Most Transformer models have a limit of 512 or 1024 tokens, and will crash when asked to process longer sequences.

Two solutions available:
- Use a model that supports longer sequence length
- Truncate sequences
  - sequence = sequence[:max_sequence_length]

# Putting It All Together

In [128]:
from transformers import AutoTokenizer

checkpoint = "distilbert-base-uncased-finetuned-sst-2-english"
path = "tokenizers/" + checkpoint
tokenizer = AutoTokenizer.from_pretrained(path, local_files_only=True)

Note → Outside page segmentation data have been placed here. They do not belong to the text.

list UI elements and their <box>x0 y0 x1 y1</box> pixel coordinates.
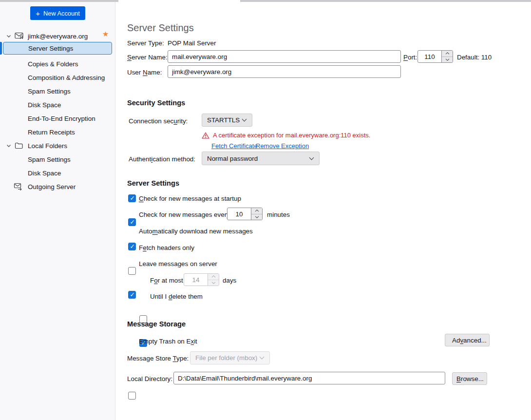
sidebar-item-local-folders[interactable]: Local Folders <box>0 140 115 152</box>
port-input[interactable] <box>418 51 441 62</box>
new-account-button[interactable]: + New Account <box>30 6 85 20</box>
port-spin-up-button[interactable] <box>442 51 453 57</box>
port-spinner <box>417 50 453 63</box>
check-startup-checkbox[interactable] <box>128 194 136 202</box>
chevron-down-icon <box>242 118 247 122</box>
check-every-input[interactable] <box>228 208 251 220</box>
sidebar-item-composition-addressing[interactable]: Composition & Addressing <box>28 72 105 83</box>
authentication-method-value: Normal password <box>207 155 258 162</box>
server-type-value: POP Mail Server <box>168 39 216 47</box>
connection-security-value: STARTTLS <box>207 116 240 124</box>
account-settings-sidebar: + New Account jimk@everyware.org ★ Serve… <box>0 2 115 420</box>
chevron-down-icon <box>259 356 265 360</box>
message-store-type-label: Message Store Type: <box>127 355 189 362</box>
auto-download-label: Automatically download new messages <box>139 228 253 235</box>
auto-download-checkbox[interactable] <box>128 243 136 250</box>
empty-trash-checkbox[interactable] <box>128 392 136 400</box>
authentication-method-label: Authentication method: <box>129 155 195 163</box>
browse-button[interactable]: Browse... <box>452 372 487 385</box>
leave-messages-checkbox[interactable] <box>128 291 136 299</box>
server-type-label: Server Type: <box>127 39 164 47</box>
sidebar-item-spam-settings[interactable]: Spam Settings <box>28 85 71 97</box>
advanced-button[interactable]: Advanced... <box>445 334 490 346</box>
warning-icon <box>202 132 209 139</box>
check-every-spin-up-button[interactable] <box>251 208 262 214</box>
default-account-star-icon: ★ <box>102 30 109 38</box>
connection-security-dropdown[interactable]: STARTTLS <box>202 114 252 127</box>
leave-messages-label: Leave messages on server <box>139 260 217 267</box>
send-icon <box>14 183 22 191</box>
chevron-down-icon <box>309 157 314 160</box>
for-at-most-spinner <box>184 273 219 286</box>
for-at-most-input <box>184 274 208 286</box>
connection-security-label: Connection security: <box>129 117 188 125</box>
sidebar-item-account-root[interactable]: jimk@everyware.org <box>0 30 115 42</box>
for-at-most-label: For at most <box>150 277 183 284</box>
authentication-method-dropdown[interactable]: Normal password <box>202 152 320 165</box>
user-name-input[interactable] <box>168 65 401 78</box>
check-every-label: Check for new messages every <box>139 211 230 218</box>
remove-exception-link[interactable]: Remove Exception <box>256 142 309 150</box>
sidebar-item-local-spam-settings[interactable]: Spam Settings <box>28 153 71 165</box>
message-storage-heading: Message Storage <box>127 320 186 328</box>
plus-icon: + <box>36 10 40 17</box>
message-store-type-dropdown: File per folder (mbox) <box>190 351 270 364</box>
until-delete-label: Until I delete them <box>150 293 203 300</box>
server-name-input[interactable] <box>168 50 401 63</box>
sidebar-item-server-settings[interactable]: Server Settings <box>3 42 112 55</box>
port-label: Port: <box>403 54 417 61</box>
for-at-most-suffix: days <box>223 277 236 284</box>
local-directory-label: Local Directory: <box>127 375 172 382</box>
check-every-checkbox[interactable] <box>128 218 136 226</box>
chevron-down-icon[interactable] <box>6 33 12 39</box>
security-settings-heading: Security Settings <box>127 99 185 107</box>
page-title: Server Settings <box>127 22 194 34</box>
user-name-label: User Name: <box>127 69 162 76</box>
check-startup-label: Check for new messages at startup <box>139 195 241 202</box>
port-spin-down-button[interactable] <box>442 57 453 63</box>
sidebar-item-return-receipts[interactable]: Return Receipts <box>28 126 75 138</box>
sidebar-item-copies-folders[interactable]: Copies & Folders <box>28 58 78 70</box>
sidebar-item-label: Server Settings <box>28 45 73 52</box>
fetch-headers-label: Fetch headers only <box>139 244 194 251</box>
local-directory-input[interactable] <box>173 372 445 384</box>
certificate-warning: A certificate exception for mail.everywa… <box>202 132 370 139</box>
port-default-label: Default: 110 <box>457 54 492 61</box>
server-settings-section-heading: Server Settings <box>127 179 179 187</box>
sidebar-item-e2e-encryption[interactable]: End-To-End Encryption <box>28 113 95 124</box>
fetch-headers-checkbox[interactable] <box>128 267 136 275</box>
folder-icon <box>15 142 23 149</box>
mail-account-icon <box>15 32 24 39</box>
certificate-warning-text: A certificate exception for mail.everywa… <box>213 132 370 139</box>
new-account-button-label: New Account <box>43 10 80 17</box>
check-every-spinner <box>227 208 263 220</box>
fetch-certificate-link[interactable]: Fetch Certificate <box>211 142 258 150</box>
server-settings-panel: Server Settings Server Type: POP Mail Se… <box>116 2 531 420</box>
sidebar-item-disk-space[interactable]: Disk Space <box>28 99 61 111</box>
check-every-suffix: minutes <box>267 211 290 218</box>
server-name-label: Server Name: <box>127 54 168 61</box>
sidebar-item-local-disk-space[interactable]: Disk Space <box>28 167 61 179</box>
message-store-type-value: File per folder (mbox) <box>195 354 257 362</box>
selected-item-accent-bar <box>0 42 2 55</box>
sidebar-item-outgoing-server[interactable]: Outgoing Server <box>0 181 115 192</box>
check-every-spin-down-button[interactable] <box>251 214 262 220</box>
empty-trash-label: Empty Trash on Exit <box>139 338 197 345</box>
sidebar-item-label: jimk@everyware.org <box>28 33 88 40</box>
for-at-most-spin-down-button <box>208 280 219 286</box>
for-at-most-spin-up-button <box>208 274 219 280</box>
chevron-down-icon[interactable] <box>6 143 12 149</box>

sequence = "I've been waiting for a HuggingFace course my whole life."

model_inputs = tokenizer(sequence) # Includes input IDs and attention mask and additional inputs

In [131]:
sequence = "I've been waiting for a HuggingFace course my whole life."

model_inputs = tokenizer(sequence)

In [132]:
sequences = ["I've been waiting for a HuggingFace course my whole life.", "So have I!"]

model_inputs = tokenizer(sequences)

In [133]:
# Will pad the sequences up to the maximum sequence length
model_inputs = tokenizer(sequences, padding="longest")

# Will pad the sequences up to the model max length
# (512 for BERT or DistilBERT)
model_inputs = tokenizer(sequences, padding="max_length")

# Will pad the sequences up to the specified max length
model_inputs = tokenizer(sequences, padding="max_length", max_length=8)

In [134]:
sequences = ["I've been waiting for a HuggingFace course my whole life.", "So have I!"]

# Will truncate the sequences that are longer than the model max length
# (512 for BERT or DistilBERT)
model_inputs = tokenizer(sequences, truncation=True)

# Will truncate the sequences that are longer than the specified max length
model_inputs = tokenizer(sequences, max_length=8, truncation=True)

In [135]:
sequences = ["I've been waiting for a HuggingFace course my whole life.", "So have I!"]

# Returns PyTorch tensors
model_inputs = tokenizer(sequences, padding=True, return_tensors="pt")

# Returns TensorFlow tensors
model_inputs = tokenizer(sequences, padding=True, return_tensors="tf")

# Returns NumPy arrays
model_inputs = tokenizer(sequences, padding=True, return_tensors="np")

## Special Tokens

If we take a look at the input IDs returned by the tokenizer API, we will see they are a tiny bit different from what we had earlier. One token ID was added at the beginning, and one at the end.

In [136]:
sequence = "I've been waiting for a HuggingFace course my whole life."

model_inputs = tokenizer(sequence)
print(model_inputs["input_ids"])

tokens = tokenizer.tokenize(sequence)
ids = tokenizer.convert_tokens_to_ids(tokens)
print(ids)

[101, 1045, 1005, 2310, 2042, 3403, 2005, 1037, 17662, 12172, 2607, 2026, 2878, 2166, 1012, 102]
[1045, 1005, 2310, 2042, 3403, 2005, 1037, 17662, 12172, 2607, 2026, 2878, 2166, 1012]


They are the [CLS] and [SEP] tokens. Needs to add these because this particular model was pretrained with them.

In [137]:
print(tokenizer.decode(model_inputs["input_ids"]))
print(tokenizer.decode(ids))

[CLS] i've been waiting for a huggingface course my whole life. [SEP]
i've been waiting for a huggingface course my whole life.


In [140]:
import torch
from transformers import AutoTokenizer, AutoModelForSequenceClassification

checkpoint = "distilbert-base-uncased-finetuned-sst-2-english"
tokenizer = AutoTokenizer.from_pretrained("tokenizers/" + checkpoint, local_files_only=True)
model = AutoModelForSequenceClassification.from_pretrained("models/" + checkpoint, local_files_only=True)
sequences = ["I've been waiting for a HuggingFace course my whole life.", "So have I!"]

tokens = tokenizer(sequences, padding=True, truncation=True, return_tensors="pt")
output = model(**tokens)

Some weights of DistilBertForSequenceClassification were not initialized from the model checkpoint at models/distilbert-base-uncased-finetuned-sst-2-english and are newly initialized: ['classifier.weight', 'pre_classifier.weight', 'pre_classifier.bias', 'classifier.bias']
You should probably TRAIN this model on a down-stream task to be able to use it for predictions and inference.